* [Exercise objective]
Your answer must be an exact copy of the listing, with the images left out.

* [Records to process]
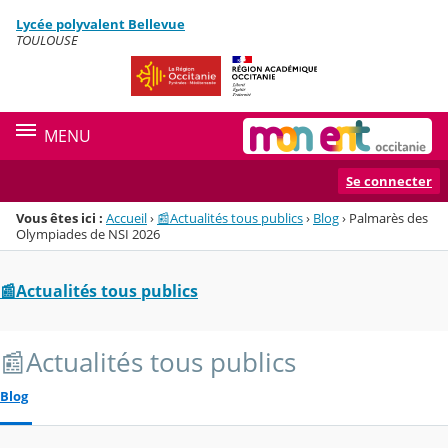
Panneau de gestion des cookies
Lycée polyvalent Bellevue
Menu de la rubrique
Contenu
TOULOUSE
MENU
Se connecter
Vous êtes ici :
Accueil
›
📰Actualités tous publics
›
Blog
›
Palmarès des
Olympiades de NSI 2026
📰Actualités tous publics
📰Actualités tous publics
Blog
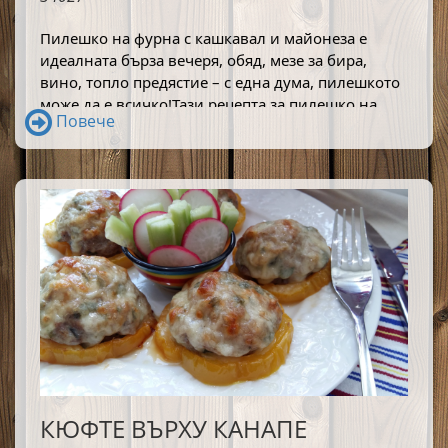
Пилешко на фурна с кашкавал и майонеза е 
идеалната бърза вечеря, обяд, мезе за бира, 
вино, топло предястие – с една дума, пилешкото 
може да е всичко!Тази рецепта за пилешко на 
Повече
фурна е пределно простичка и я ползвам от 
години, защото е бърза и вкусна. 
КЮФТЕ ВЪРХУ КАНАПЕ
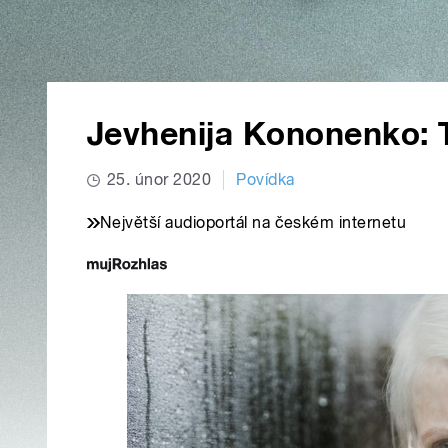
Jevhenija Kononenko: T
25. únor 2020
Povídka
Největší audioportál na českém internetu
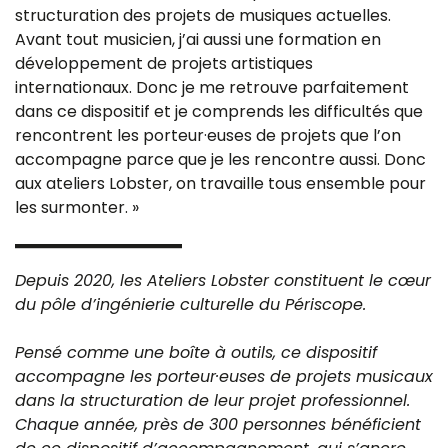
structuration des projets de musiques actuelles.
Avant tout musicien, j’ai aussi une formation en
développement de projets artistiques
internationaux. Donc je me retrouve parfaitement
dans ce dispositif et je comprends les difficultés que
rencontrent les porteur·euses de projets que l’on
accompagne parce que je les rencontre aussi. Donc
aux ateliers Lobster, on travaille tous ensemble pour
les surmonter. »
Depuis 2020, les Ateliers Lobster constituent le cœur
du pôle d’ingénierie culturelle du Périscope.
Pensé comme une boîte à outils, ce dispositif
accompagne les porteur·euses de projets musicaux
dans la structuration de leur projet professionnel.
Chaque année, près de 300 personnes bénéficient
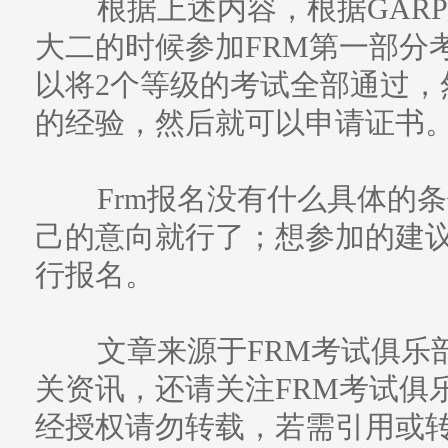
根据上述内容，根据GAR
大二的时候参加FRM第一部分
以将2个等级的考试全部通过，
的经验，然后就可以申请证书
Frm报名没有什么具体的
己的意向就行了；想参加的建
行报名。
文章来源于FRM考试俱乐部
关资讯，还请关注FRM考试俱乐部（
经授权请勿转载，若需引用或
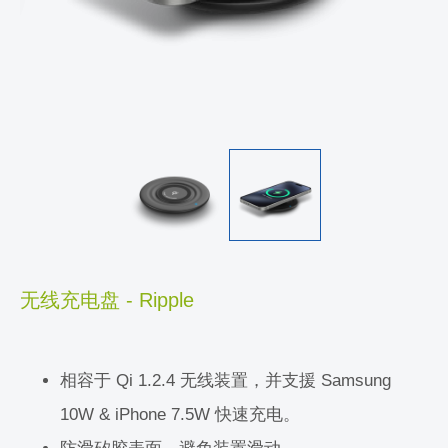
无线充电盘 - Ripple
相容于 Qi 1.2.4 无线装置，并支援 Samsung
10W & iPhone 7.5W 快速充电。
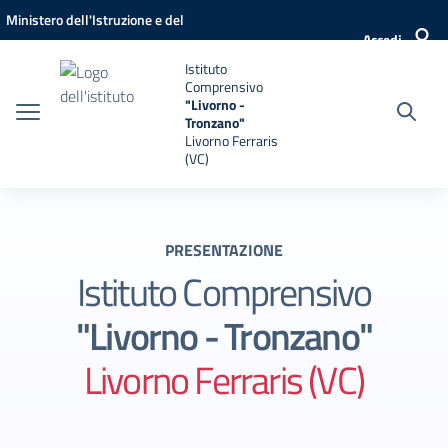
Vai ai contenuti
Vai al menu di navigazione
Vai al footer
Ministero dell'Istruzione e del
Accedi
Merito
Istituto
Comprensivo
"Livorno -
Tronzano"
Livorno Ferraris
(VC)
PRESENTAZIONE
Istituto Comprensivo
"Livorno - Tronzano"
Livorno Ferraris (VC)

* [Task answer]
Panneau de gestion des cookies
Lycée polyvalent Bellevue
Menu de la rubrique
Contenu
TOULOUSE
MENU
Se connecter
Vous êtes ici :
Accueil
›
📰Actualités tous publics
›
Blog
›
Palmarès des
Olympiades de NSI 2026
📰Actualités tous publics
📰Actualités tous publics
Blog
Пилешко на фурна с кашкавал и майонеза е 
идеалната бърза вечеря, обяд, мезе за бира, 
вино, топло предястие – с една дума, пилешкото 
може да е всичко!Тази рецепта за пилешко на 
Повече
фурна е пределно простичка и я ползвам от 
години, защото е бърза и вкусна. 
КЮФТЕ ВЪРХУ КАНАПЕ
Jevhenija Kononenko: T
25. únor 2020
Povídka
Největší audioportál na českém internetu
structuration des projets de musiques actuelles.
Avant tout musicien, j’ai aussi une formation en
développement de projets artistiques
internationaux. Donc je me retrouve parfaitement
dans ce dispositif et je comprends les difficultés que
rencontrent les porteur·euses de projets que l’on
accompagne parce que je les rencontre aussi. Donc
aux ateliers Lobster, on travaille tous ensemble pour
les surmonter. »
Depuis 2020, les Ateliers Lobster constituent le cœur
du pôle d’ingénierie culturelle du Périscope.
Pensé comme une boîte à outils, ce dispositif
accompagne les porteur·euses de projets musicaux
dans la structuration de leur projet professionnel.
Chaque année, près de 300 personnes bénéficient
根据上述内容，根据GAR
大二的时候参加FRM第一部分
以将2个等级的考试全部通过，
的经验，然后就可以申请证书
Frm报名没有什么具体的
己的意向就行了；想参加的建
行报名。
文章来源于FRM考试俱乐部
关资讯，还请关注FRM考试俱乐部（
经授权请勿转载，若需引用或
无线充电盘 - Ripple
相容于 Qi 1.2.4 无线装置，并支援 Samsung
10W & iPhone 7.5W 快速充电。
Vai ai contenuti
Vai al menu di navigazione
Vai al footer
Ministero dell'Istruzione e del
Accedi
Merito
Istituto
Comprensivo
"Livorno -
Tronzano"
Livorno Ferraris
(VC)
PRESENTAZIONE
Istituto Comprensivo
"Livorno - Tronzano"
Livorno Ferraris (VC)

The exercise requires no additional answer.